[auton-users] Changes to Auton Lab DNS

Michael J. Baysek mjbaysek at cs.cmu.edu
Mon Dec 21 16:07:06 EST 2009


Hi Lab,


We have long had a problem which I will refer to as "DNS duality" where 
if accessed interally, *.autonlab.org addresses resolve to different IP 
addresses than they would if accessed externally.  This is a carryover 
from the legacy infrastructure from days of yore.  This DNS duality 
creates a number of problems for standardizing configurations.

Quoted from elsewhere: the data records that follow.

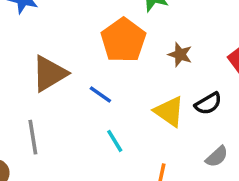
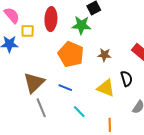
black semicircle: (208, 104) -> (127, 79), turned -63
gray line: (33, 137) -> (41, 108), moved

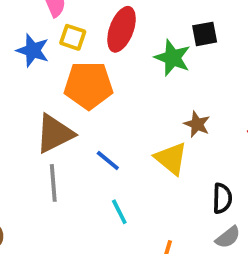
orange pentagon: (71, 54) -> (88, 85), moved, turned 30
black semicircle: (127, 79) -> (222, 198), moved
yellow triangle: (106, 88) -> (171, 158), moved

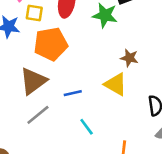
blue line: (108, 161) -> (73, 93), turned -42
gray line: (53, 183) -> (38, 115), turned 65

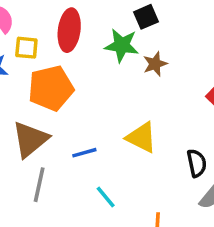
brown star: (129, 58) -> (155, 64), moved, turned -30
gray line: (38, 115) -> (39, 185), turned -35

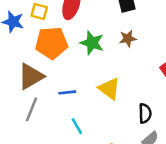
green star: (122, 45) -> (92, 43), moved

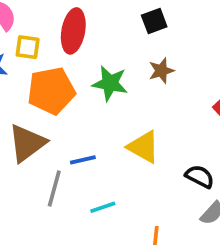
gray line: (32, 109) -> (54, 188), moved
black semicircle: (145, 113) -> (200, 177), turned -54
cyan line: (77, 126) -> (103, 207), turned -72

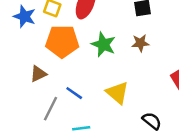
brown triangle: (27, 143) -> (38, 74), size x0.6
blue line: (83, 160) -> (74, 93), turned 36

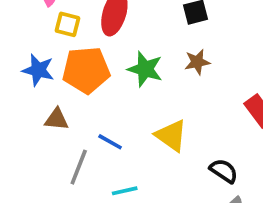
blue star: (25, 16) -> (38, 70), moved
brown triangle: (38, 74) -> (57, 119), turned 36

What follows is a description and brief rational for some changes that 
are underway regarding DNS.  You may or may not care to read it, but I 
prefer to broadcast information instead of secretly making changes and 
causing problems that seem to have no explanation.  I admit that this 
changeover may cause some issues, though I will do my best to minimize 
them.  This is the first in a series of changes that are going to make 
things less trouble-prone in the future.


The nature of the change revolves around the fact that we have two (even 
three) networks we can access our central servers from, the internal 192 
network, CMU's network, and the world.  Depending on which mode of 
access, a machine could be using either the internal Auton DNS servers, 
or honest authoritative Internet DNS servers.

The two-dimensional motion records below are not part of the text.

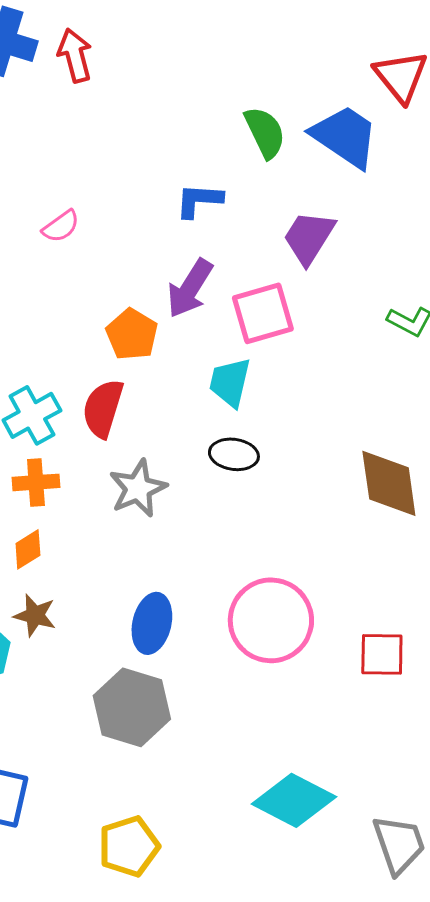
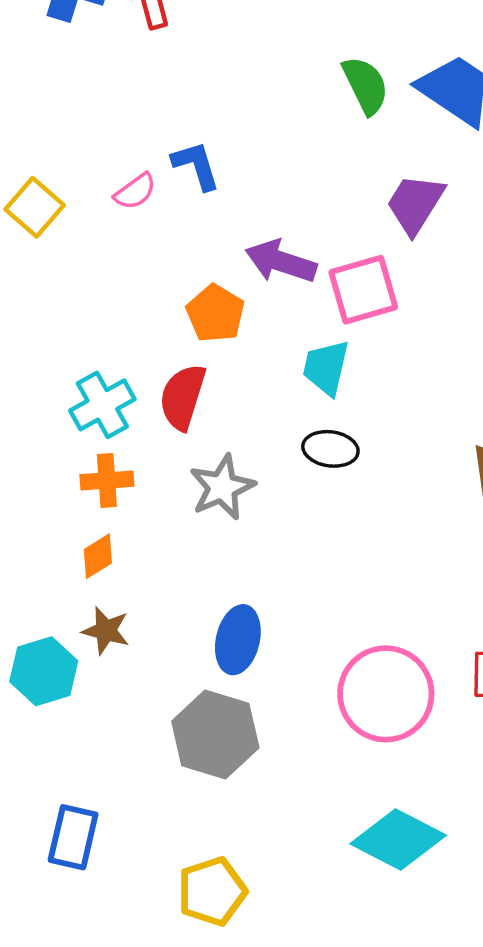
blue L-shape: (199, 200) -> (196, 165), moved, turned 69
purple arrow: (190, 288) -> (281, 261), turned 76
pink circle: (271, 620) -> (386, 694), moved

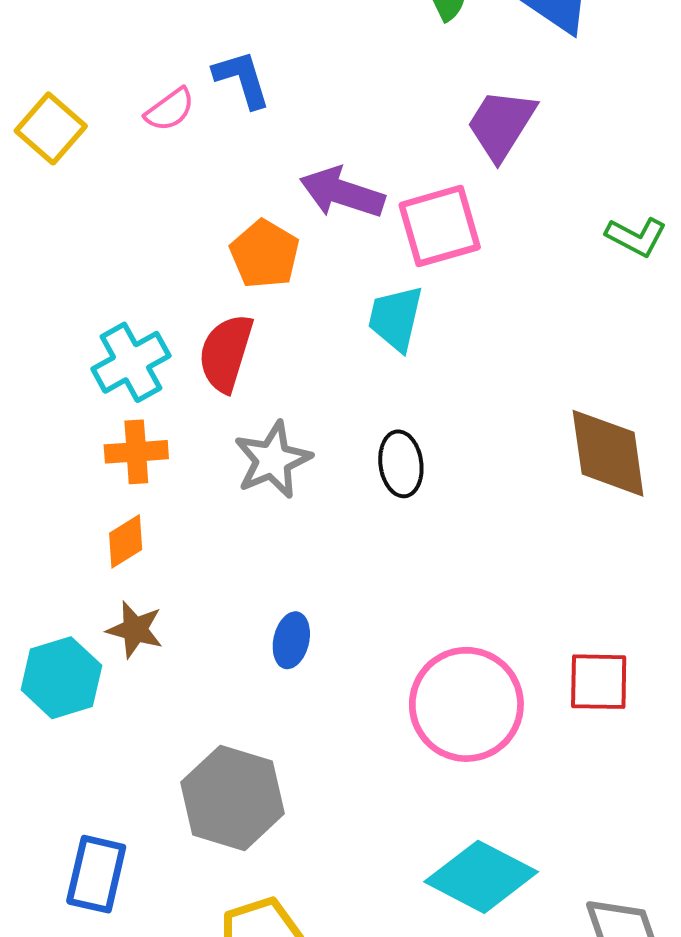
black ellipse: (330, 449) -> (401, 464), moved, turned 74
blue ellipse: (238, 640) -> (291, 640), size x0.7
gray hexagon: (215, 735) -> (233, 798), moved

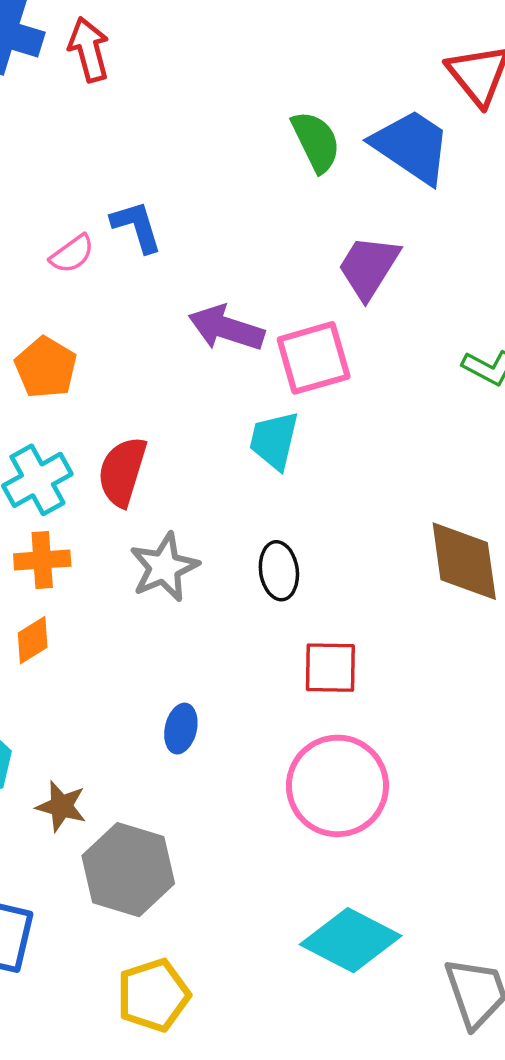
orange pentagon: (265, 254) -> (46, 368), moved
brown star: (135, 630) -> (61, 806), moved
red square: (599, 682) -> (330, 668), moved

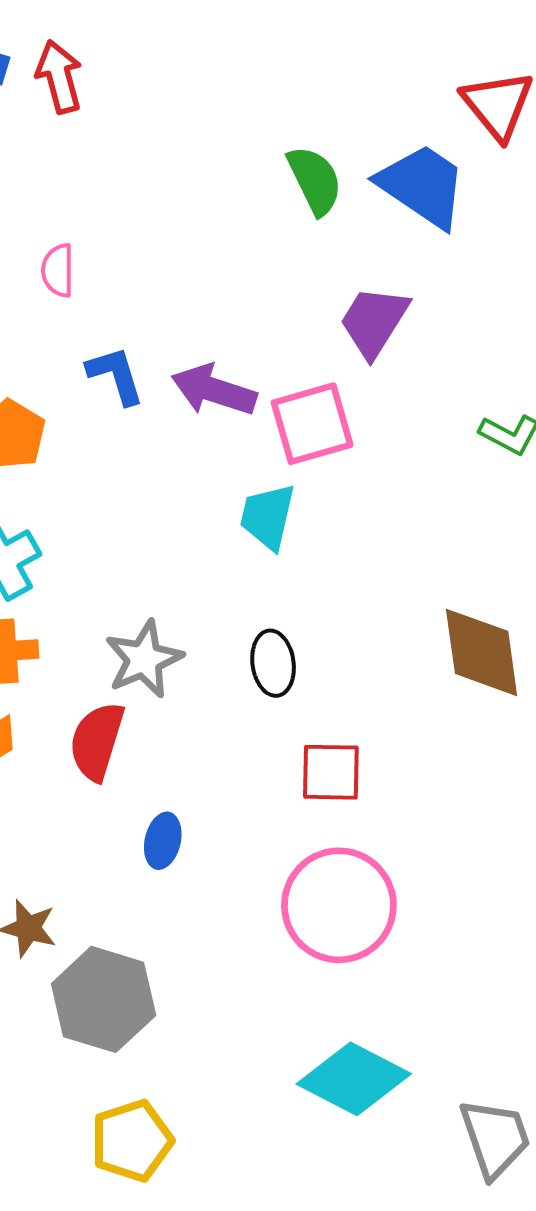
blue L-shape: (137, 226) -> (116, 375), moved
pink semicircle: (72, 254) -> (58, 270), moved, turned 126
red semicircle: (122, 472) -> (97, 741), moved

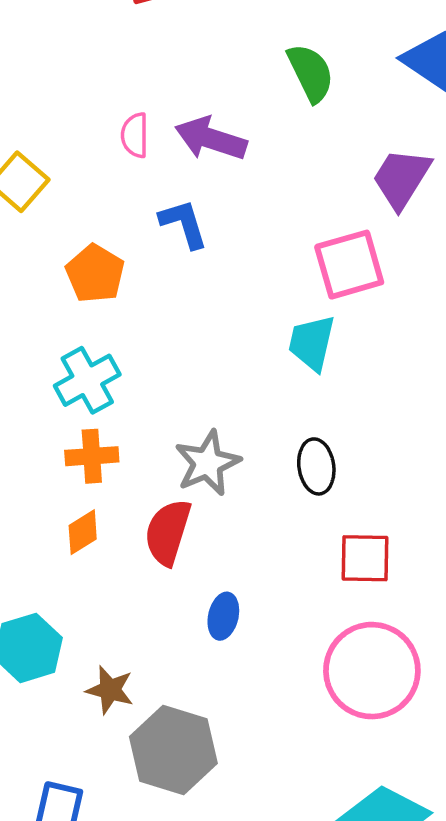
green semicircle: (315, 180) -> (311, 73), moved
purple arrow: (214, 390) -> (211, 139), moved

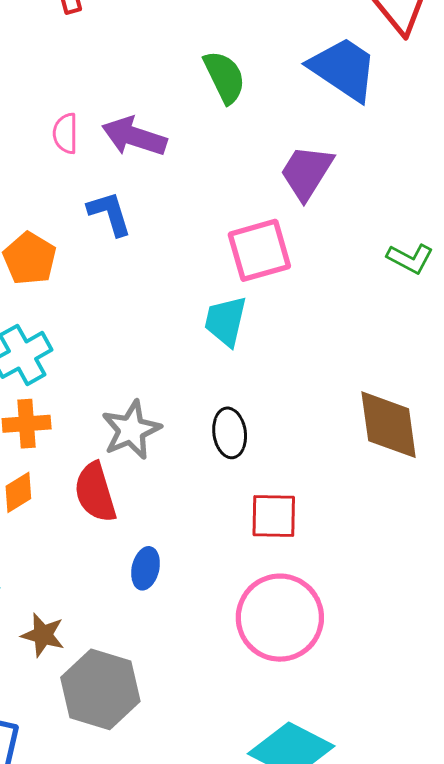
red semicircle: (168, 532) -> (95, 492), turned -34

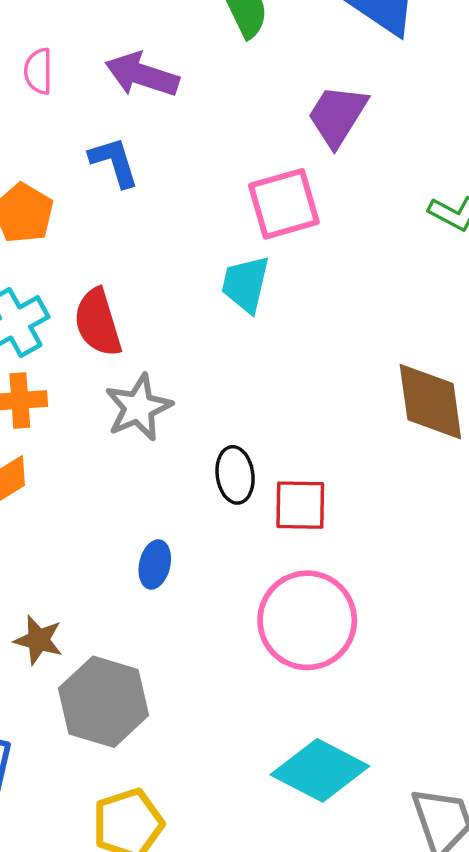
pink semicircle: (65, 133) -> (38, 71), moved
black ellipse: (230, 433) -> (235, 475), moved
red semicircle: (95, 492) -> (98, 322), moved

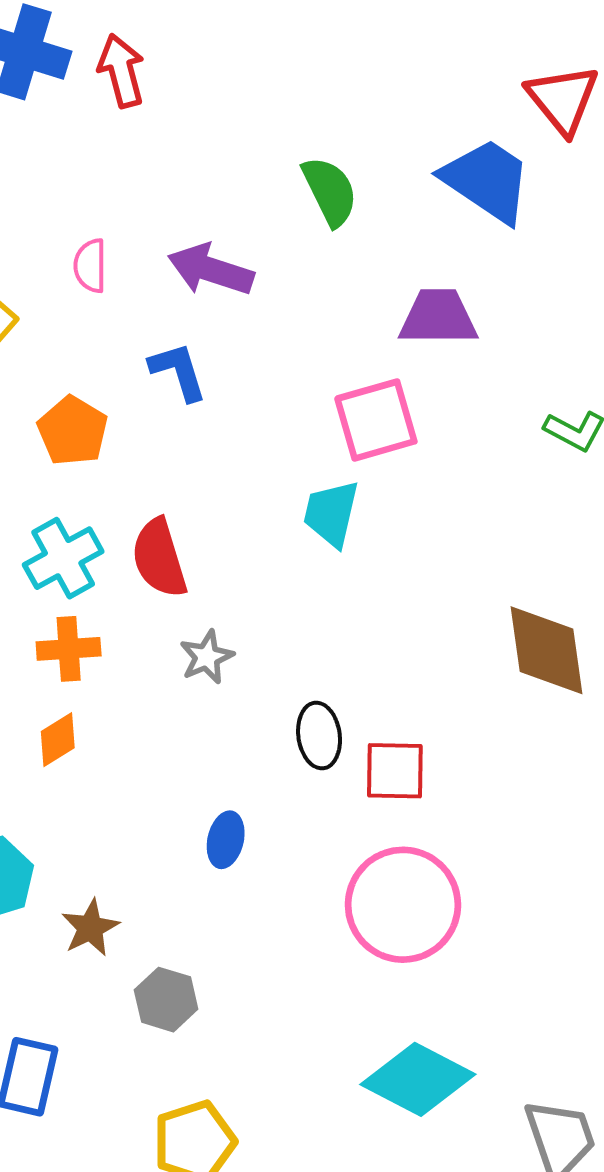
purple trapezoid: (337, 115) -> (438, 317), turned 58
gray star: (138, 407) -> (207, 657), size x0.7
brown star: (38, 640) -> (90, 928), turned 30
gray hexagon: (104, 702) -> (166, 1000), size x0.6

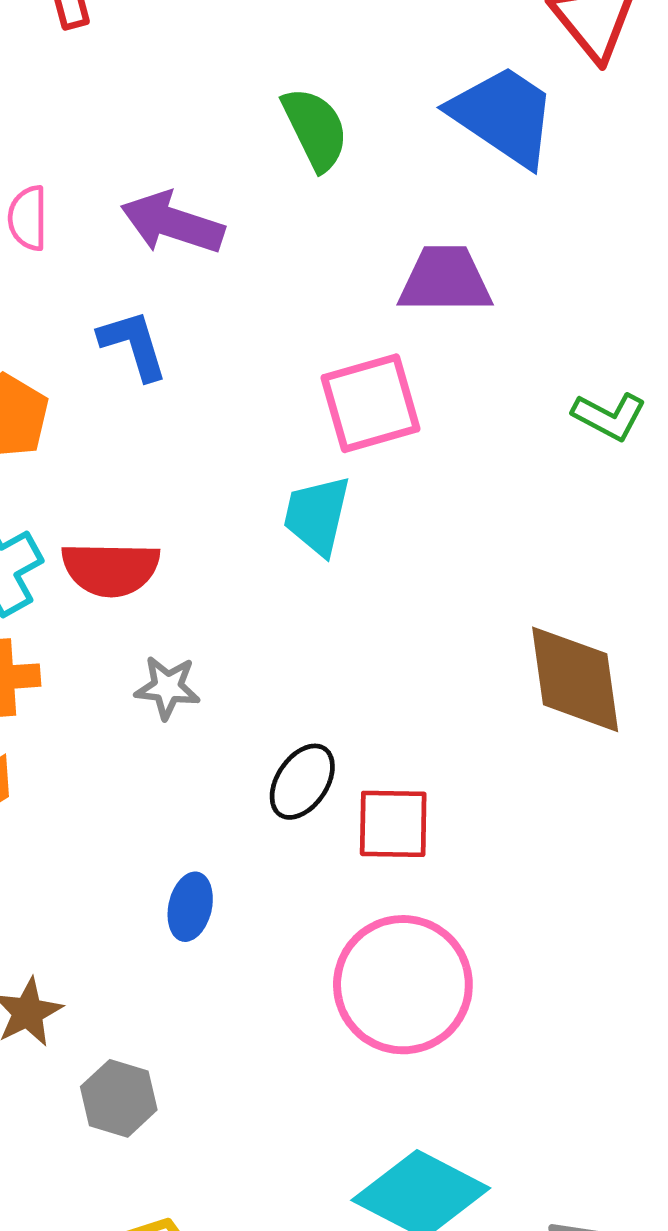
red semicircle: (159, 558) -> (111, 569), turned -72
gray star: (207, 657) -> (167, 687), turned 30
black ellipse: (319, 736) -> (302, 782), turned 42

When the central servers talk to each other, they are doing so over a 
private (192.168) network.  When DNS queries were made for 
*.autonlab.org hosts, the internal DNS servers dished up the internal 
192.168.x.x. address of the server in question.  These addresses do not 
match the "real" or external public IP addresses that Internet DNS 
servers return for these hosts.  In effect, DNS duality.


To make matters more convoluted, On VPN connected workstations, 
depending on how the domain servers and search paths were set, some 
machines were getting the internal addresses when they queried for 
*.autonlab.org hosts, and some were getting the public 128.2 addresses.  
Traffic going to the 192 addresses are transferred over the VPN, 
incurring overhead for the encryption of the VPN connection, and adding 
load to the primary firewall machine in our server rack.

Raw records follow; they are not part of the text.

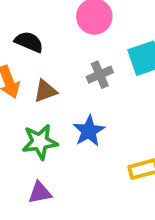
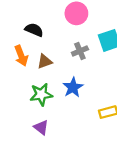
purple triangle: (40, 193) -> (41, 127), turned 49

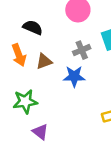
blue star: (73, 87) -> (74, 76), moved, turned 30
green star: (41, 94) -> (25, 102), moved

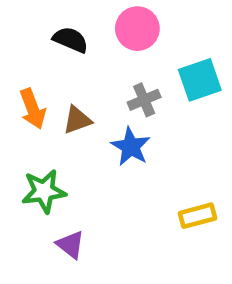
black semicircle: (33, 27) -> (71, 40), moved
blue star: (74, 76) -> (131, 147), turned 30

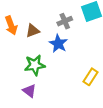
green star: (44, 191) -> (35, 65), moved
yellow rectangle: (198, 216) -> (90, 77), turned -42

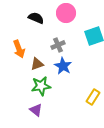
gray cross: (65, 21) -> (58, 45), moved
brown triangle: (33, 31) -> (37, 64), moved

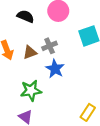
brown triangle: (37, 64) -> (30, 52), moved
yellow rectangle: (93, 97) -> (88, 112), moved

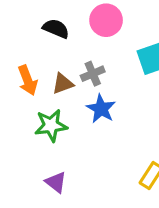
green star: (31, 91) -> (51, 125), moved

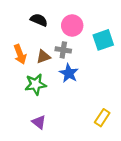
pink circle: (106, 20) -> (72, 26), moved
gray cross: (93, 74) -> (63, 50), turned 32

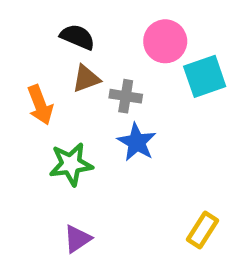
pink circle: (72, 26) -> (165, 41), moved
brown triangle: (43, 57) -> (86, 79), moved
purple triangle: (39, 122) -> (77, 239), turned 48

Depending on whether a machine was using internal DNS or external DNS 
also affected which hostnames would even resolve.  Also, requests coming 
from inside (192) vs. outside IP addresses are treated differently by 
the firewall, webservers, etc, sometimes leading one group of users to 
not be able to access a resource when they should.


To solve this (and other problems related to DNS duality of the 
autonlab.org DNS), I am introducing the int.autonlab.org domain.  When 
machines are supposed to access internal IP's by default, they will be 
configured with the int.autonlab.org search suffix.  The search suffix 
is what allows you to say "ssh lop1" instead of "ssh lop1.auton. etc.) 


Fixing the DNS duality is one step in fixing "once and for all" some 
nagging issues that has caused lots of wasted sysadmin time over the years.